- Task prompt: Keep the wording of every entry intact in your copy, and omit the pictures.

- Records provided:

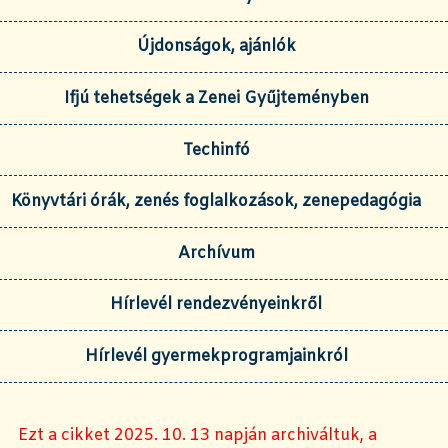
Újdonságok, ajánlók
Ifjú tehetségek a Zenei Gyűjteményben
Techinfó
Könyvtári órák, zenés foglalkozások, zenepedagógia
Archívum
Hírlevél rendezvényeinkről
Hírlevél gyermekprogramjainkról
Ezt a cikket 2025. 10. 13 napján archiváltuk, a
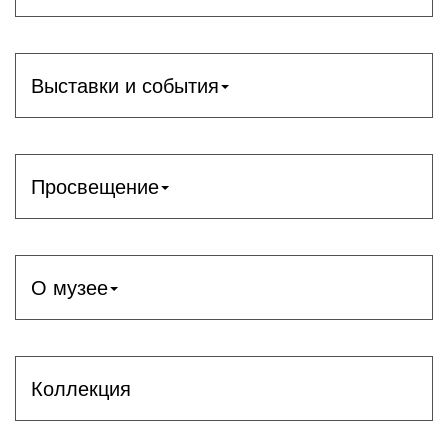
Выставки и события
Просвещение
О музее
Коллекция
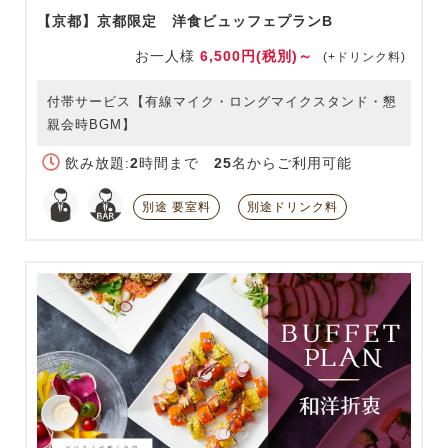
【京都】京都限定 洋食ビュッフェプランB
お一人様
6,500円(税別)～
(+ドリンク料)
付帯サービス【有線マイク・ロングマイクスタンド・懇
親会時BGM】
飲み放題:
2
時間まで
25
名からご利用可能
別途 要室料
別途ドリンク料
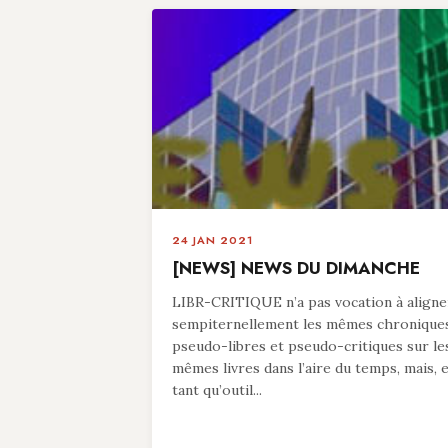
24 JAN 2021
[NEWS] NEWS DU DIMANCHE
LIBR-CRITIQUE n’a pas vocation à aligne
sempiternellement les mêmes chronique
pseudo-libres et pseudo-critiques sur le
mêmes livres dans l’aire du temps, mais, 
tant qu’outil...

- Exercise answer:
Újdonságok, ajánlók
Ifjú tehetségek a Zenei Gyűjteményben
Techinfó
Könyvtári órák, zenés foglalkozások, zenepedagógia
Archívum
Hírlevél rendezvényeinkről
Hírlevél gyermekprogramjainkról
Ezt a cikket 2025. 10. 13 napján archiváltuk, a
Выставки и события
Просвещение
О музее
Коллекция
【京都】京都限定 洋食ビュッフェプランB
お一人様
6,500円(税別)～
(+ドリンク料)
付帯サービス【有線マイク・ロングマイクスタンド・懇
親会時BGM】
飲み放題:
2
時間まで
25
名からご利用可能
別途 要室料
別途ドリンク料
24 JAN 2021
[NEWS] NEWS DU DIMANCHE
LIBR-CRITIQUE n’a pas vocation à aligne
sempiternellement les mêmes chronique
pseudo-libres et pseudo-critiques sur le
mêmes livres dans l’aire du temps, mais, 
tant qu’outil...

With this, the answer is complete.